End-to-end training spec: the PyTorch Lightning loop, the Hydra config system, and the three
design axes we ablated head-to-head on RT-1 (prediction target, action injection, model
scale). The winning settings are baked into experiment=default:
pred-v · additive injection · cosine + ZTSNR. HTML rendering of
docs/training.md + docs/config_system.md.
conda env create -f environment.yml && conda activate nanowm
# data + output paths (or use src/configs/local/paths.yaml)
export DATASET_DIR=/path/to/dino_wm_data # DINO-WM envs
export CSGO_DATA_DIR=/path/to/csgo # CSGO
export RT1_DATA_ROOT=/path/to/rt1_fractal # RT-1 (LeRobot fractal)
export RESULTS_DIR=/path/to/results # checkpoints + logs
# i3d torchscript for periodic FID/FVD during training (one-time)

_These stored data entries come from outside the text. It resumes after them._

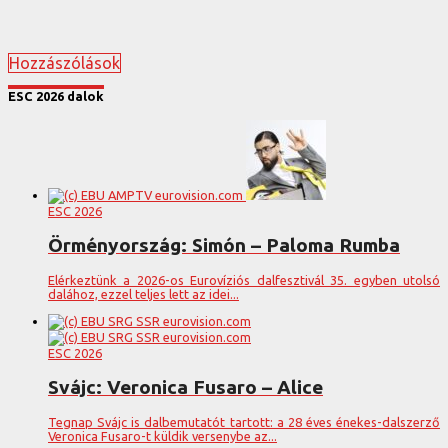
Hozzászólások
ESC 2026 dalok
ESC 2026
Örményország: Simón – Paloma Rumba
Elérkeztünk a 2026-os Eurovíziós dalfesztivál 35. egyben utolsó
dalához, ezzel teljes lett az idei...
ESC 2026
Svájc: Veronica Fusaro – Alice
Tegnap Svájc is dalbemutatót tartott: a 28 éves énekes-dalszerző
Veronica Fusaro-t küldik versenybe az...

mkdir -p pretrained_models/i3d
curl -L "https://www.dropbox.com/scl/fi/c5nfs6c422nlpj880jbmh/i3d_torchscript.pt?rlkey=x5xcjsrz0818i4qxyoglp5bb8&dl=1" \
-o pretrained_models/i3d/i3d_torchscript.pt
All runs go through src/main.py with an experiment / dataset / model triple:
# CSGO — 4x GPU, 50k steps
python src/main.py experiment=csgo dataset=game/csgo model=nanowm_l2_csgo
# RT-1 (fractal) — main run, NanoWM-B/2
python src/main.py experiment=rt1 dataset=rt1/rt1 model=nanowm_b2
# DINO-WM PushT
python src/main.py experiment=dino_wm_pusht dataset=dino_wm/pusht model=nanowm_b2
# Resume
python src/main.py experiment=csgo dataset=game/csgo model=nanowm_l2_csgo \
resume_from_checkpoint=<path/to/ckpt>
Outputs land under ${RESULTS_DIR}/<run_dir>/: .hydra/ (composed
config snapshot), checkpoints/latest/ (overwritten every 1k steps),
checkpoints/across_timesteps/ (every 10k steps), and tb/ for
tensorboard. Set wandb.enabled=true (+ WANDB_ENTITY /
WANDB_PROJECT) for W&B logging.
PyTorch Lightning drives the loop. Validation runs every val_every_n_steps
(default 1k); FID/FVD every metrics.log_every_n_train_steps (default 5k).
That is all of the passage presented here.